Answer:
(a) The bias of the estimator for σ^2, denoted as MSE(σ^2), is defined as the difference between the expected value of the estimator and the true value of the parameter. In this case, the estimator is (n-1)s^2 / k, where n is the sample size, s^2 is the sample variance, and k is a constant greater than 0.
The expected value of the sample variance s^2 is equal to the true variance σ^2, since s^2 is an unbiased estimator of σ^2. Therefore, the bias of the estimator for σ^2 is given by:
Bias(σ^2) = E[(n-1)s^2 / k] - σ^2
Now substituting the value of s^2, we get:
Bias(σ^2) = E[(n-1)(σ^2) / k] - σ^2
Simplifying further:
Bias(σ^2) = (n-1)σ^2 / k - σ^2
(b) The variance of the estimator for σ^2, denoted as Var(σ^2), is given by the variance of the sample variance s^2, which can be calculated as:
Var(σ^2) = Var[(n-1)s^2 / k]
Since s^2 is an unbiased estimator of σ^2, Var[(n-1)s^2] = 2(n-1)^2σ^4 / (k^2(n-3)), using the known formula for the variance of sample variance.

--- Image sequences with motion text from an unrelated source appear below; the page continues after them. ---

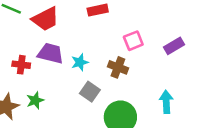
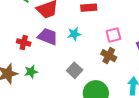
cyan star: (80, 62) -> (74, 34), moved
brown cross: (118, 67) -> (109, 56), moved

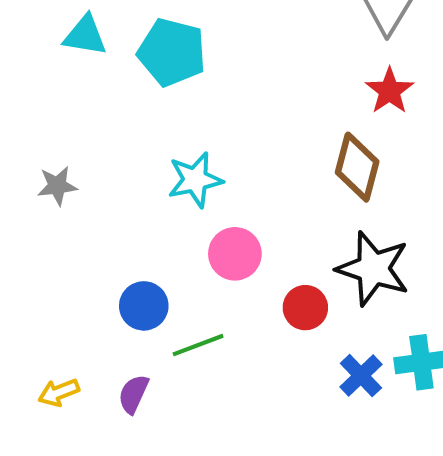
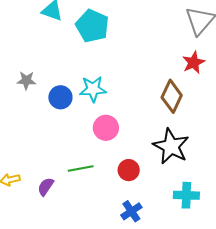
blue circle: (144, 306) -> (60, 97), moved
red circle: (305, 308) -> (129, 170), moved
blue cross: (361, 376) -> (131, 211), moved

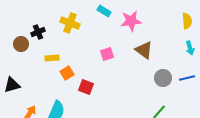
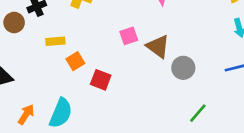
brown triangle: (144, 50) -> (158, 46), moved
gray circle: (163, 78) -> (183, 68), moved

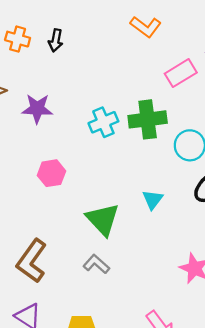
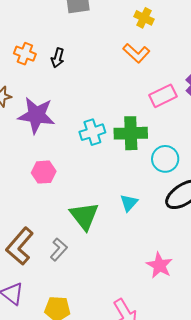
purple star: (37, 109) -> (36, 115), size x1.4
gray L-shape: (96, 264) -> (59, 249), moved, turned 85

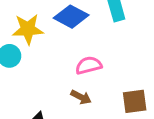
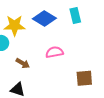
brown arrow: (81, 97) -> (23, 63), moved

Therefore, substituting the value of Var[(n-1)s^2] into the equation, we get:
Var(σ^2) = 2(n-1)^2σ^4 / (k^2(n-3))
(c) The mean squared error (MSE) of the estimator for σ^2, denoted as MSE(σ^2), is the sum of the variance and the square of the bias:
MSE(σ^2) = Var(σ^2) + Bias(σ^2)^2
Substituting the values of Var(σ^2) and Bias(σ^2) from parts (a) and (b), respectively, we get:
MSE(σ^2) = 2(n-1)^2σ^4 / (k^2(n-3)) + [(n-1)σ^2 / k - σ^2]^2
(d) To minimize the mean squared error of the estimator, we need to find the value of k that minimizes the MSE(σ^2). This can be done by taking the derivative of the MSE(σ^2) with respect to k, setting it equal to zero, and solving for k. However, since the equation for MSE(σ^2) is quite complex, it may not have a simple closed-form solution for k. In practice, numerical optimization techniques can be used to find the value of k that minimizes the MSE(σ^2) by iterating over a range of possible values for k and calculating the corresponding MSE(σ^2) for each value. The value of k that gives the lowest MSE(σ^2) can then be chosen as the optimal value.